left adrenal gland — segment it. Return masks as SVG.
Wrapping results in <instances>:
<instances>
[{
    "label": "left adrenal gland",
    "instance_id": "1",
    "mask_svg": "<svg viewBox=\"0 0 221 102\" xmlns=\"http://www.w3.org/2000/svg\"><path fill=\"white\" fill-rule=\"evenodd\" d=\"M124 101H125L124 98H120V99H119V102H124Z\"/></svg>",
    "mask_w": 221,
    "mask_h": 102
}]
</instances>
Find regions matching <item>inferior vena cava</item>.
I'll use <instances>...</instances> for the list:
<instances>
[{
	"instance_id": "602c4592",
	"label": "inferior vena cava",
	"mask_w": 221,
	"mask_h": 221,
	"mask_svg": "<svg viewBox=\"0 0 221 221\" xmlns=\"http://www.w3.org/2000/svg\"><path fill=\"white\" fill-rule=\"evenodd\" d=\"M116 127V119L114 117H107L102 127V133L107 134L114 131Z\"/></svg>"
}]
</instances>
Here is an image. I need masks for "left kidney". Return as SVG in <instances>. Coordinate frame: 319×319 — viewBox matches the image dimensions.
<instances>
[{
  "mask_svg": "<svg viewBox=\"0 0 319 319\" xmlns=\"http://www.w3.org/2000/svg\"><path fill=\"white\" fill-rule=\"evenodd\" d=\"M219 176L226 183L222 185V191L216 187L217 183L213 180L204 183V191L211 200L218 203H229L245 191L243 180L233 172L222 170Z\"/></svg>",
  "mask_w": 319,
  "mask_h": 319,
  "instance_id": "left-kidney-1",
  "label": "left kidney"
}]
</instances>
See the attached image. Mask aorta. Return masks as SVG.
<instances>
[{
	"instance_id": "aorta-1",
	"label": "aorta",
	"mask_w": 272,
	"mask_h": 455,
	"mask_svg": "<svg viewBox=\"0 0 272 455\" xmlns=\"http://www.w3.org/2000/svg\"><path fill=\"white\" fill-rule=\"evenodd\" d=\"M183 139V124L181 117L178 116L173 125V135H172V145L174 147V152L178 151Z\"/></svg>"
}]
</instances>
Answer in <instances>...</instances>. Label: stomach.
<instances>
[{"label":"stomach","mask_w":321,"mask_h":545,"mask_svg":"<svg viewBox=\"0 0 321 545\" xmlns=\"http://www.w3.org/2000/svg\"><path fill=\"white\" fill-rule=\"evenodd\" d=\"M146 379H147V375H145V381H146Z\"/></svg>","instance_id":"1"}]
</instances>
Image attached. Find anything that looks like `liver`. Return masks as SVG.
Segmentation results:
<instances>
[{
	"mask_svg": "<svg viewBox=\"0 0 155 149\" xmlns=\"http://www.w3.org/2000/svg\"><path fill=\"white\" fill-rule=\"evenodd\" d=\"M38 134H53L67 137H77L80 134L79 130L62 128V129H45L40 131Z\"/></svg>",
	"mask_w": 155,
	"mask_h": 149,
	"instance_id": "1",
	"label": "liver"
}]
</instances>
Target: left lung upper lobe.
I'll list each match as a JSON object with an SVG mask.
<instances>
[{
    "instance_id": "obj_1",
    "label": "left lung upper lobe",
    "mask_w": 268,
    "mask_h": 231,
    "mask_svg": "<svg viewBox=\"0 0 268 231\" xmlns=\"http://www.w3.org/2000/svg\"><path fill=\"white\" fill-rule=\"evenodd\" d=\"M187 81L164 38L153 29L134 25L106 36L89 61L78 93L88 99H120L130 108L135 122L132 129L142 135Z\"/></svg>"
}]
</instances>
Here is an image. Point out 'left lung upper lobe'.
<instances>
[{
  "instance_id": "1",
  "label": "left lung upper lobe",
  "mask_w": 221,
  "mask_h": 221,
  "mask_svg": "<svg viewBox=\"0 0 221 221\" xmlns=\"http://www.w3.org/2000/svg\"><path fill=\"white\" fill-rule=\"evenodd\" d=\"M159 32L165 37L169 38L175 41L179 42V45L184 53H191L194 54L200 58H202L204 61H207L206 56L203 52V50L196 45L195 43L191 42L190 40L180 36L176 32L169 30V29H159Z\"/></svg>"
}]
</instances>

--------------------------------

> **ACTION ITEM**: Exactly as written, return every line of the material.

> **ANSWER**:
left adrenal gland — segment it. Return masks as SVG.
Wrapping results in <instances>:
<instances>
[{
    "label": "left adrenal gland",
    "instance_id": "1",
    "mask_svg": "<svg viewBox=\"0 0 221 102\" xmlns=\"http://www.w3.org/2000/svg\"><path fill=\"white\" fill-rule=\"evenodd\" d=\"M124 101H125L124 98H120V99H119V102H124Z\"/></svg>",
    "mask_w": 221,
    "mask_h": 102
}]
</instances>
Find regions matching <item>inferior vena cava</item>.
I'll use <instances>...</instances> for the list:
<instances>
[{
	"instance_id": "602c4592",
	"label": "inferior vena cava",
	"mask_w": 221,
	"mask_h": 221,
	"mask_svg": "<svg viewBox=\"0 0 221 221\" xmlns=\"http://www.w3.org/2000/svg\"><path fill=\"white\" fill-rule=\"evenodd\" d=\"M116 127V119L114 117H107L102 127V133L107 134L114 131Z\"/></svg>"
}]
</instances>
Here is an image. I need masks for "left kidney". Return as SVG in <instances>. Coordinate frame: 319×319 — viewBox matches the image dimensions.
<instances>
[{
  "mask_svg": "<svg viewBox=\"0 0 319 319\" xmlns=\"http://www.w3.org/2000/svg\"><path fill=\"white\" fill-rule=\"evenodd\" d=\"M219 176L226 183L222 185V191L216 187L217 183L213 180L204 183V191L211 200L218 203H229L245 191L243 180L233 172L222 170Z\"/></svg>",
  "mask_w": 319,
  "mask_h": 319,
  "instance_id": "left-kidney-1",
  "label": "left kidney"
}]
</instances>
See the attached image. Mask aorta. Return masks as SVG.
<instances>
[{
	"instance_id": "aorta-1",
	"label": "aorta",
	"mask_w": 272,
	"mask_h": 455,
	"mask_svg": "<svg viewBox=\"0 0 272 455\" xmlns=\"http://www.w3.org/2000/svg\"><path fill=\"white\" fill-rule=\"evenodd\" d=\"M183 139V124L181 117L178 116L173 125V135H172V145L174 147V152L178 151Z\"/></svg>"
}]
</instances>
Answer in <instances>...</instances>. Label: stomach.
<instances>
[{"label":"stomach","mask_w":321,"mask_h":545,"mask_svg":"<svg viewBox=\"0 0 321 545\" xmlns=\"http://www.w3.org/2000/svg\"><path fill=\"white\" fill-rule=\"evenodd\" d=\"M146 379H147V375H145V381H146Z\"/></svg>","instance_id":"1"}]
</instances>
Image attached. Find anything that looks like `liver`. Return masks as SVG.
Segmentation results:
<instances>
[{
	"mask_svg": "<svg viewBox=\"0 0 155 149\" xmlns=\"http://www.w3.org/2000/svg\"><path fill=\"white\" fill-rule=\"evenodd\" d=\"M38 134H53L67 137H77L80 134L79 130L62 128V129H45L40 131Z\"/></svg>",
	"mask_w": 155,
	"mask_h": 149,
	"instance_id": "1",
	"label": "liver"
}]
</instances>
Target: left lung upper lobe.
I'll list each match as a JSON object with an SVG mask.
<instances>
[{
    "instance_id": "obj_1",
    "label": "left lung upper lobe",
    "mask_w": 268,
    "mask_h": 231,
    "mask_svg": "<svg viewBox=\"0 0 268 231\" xmlns=\"http://www.w3.org/2000/svg\"><path fill=\"white\" fill-rule=\"evenodd\" d=\"M187 81L164 38L153 29L134 25L106 36L89 61L78 93L88 99H120L130 108L135 122L132 129L142 135Z\"/></svg>"
}]
</instances>
Here is an image. Point out 'left lung upper lobe'.
<instances>
[{
  "instance_id": "1",
  "label": "left lung upper lobe",
  "mask_w": 221,
  "mask_h": 221,
  "mask_svg": "<svg viewBox=\"0 0 221 221\" xmlns=\"http://www.w3.org/2000/svg\"><path fill=\"white\" fill-rule=\"evenodd\" d=\"M159 32L165 37L169 38L175 41L179 42V45L184 53H191L194 54L200 58H202L204 61H207L206 56L203 52V50L196 45L195 43L191 42L190 40L180 36L176 32L169 30V29H159Z\"/></svg>"
}]
</instances>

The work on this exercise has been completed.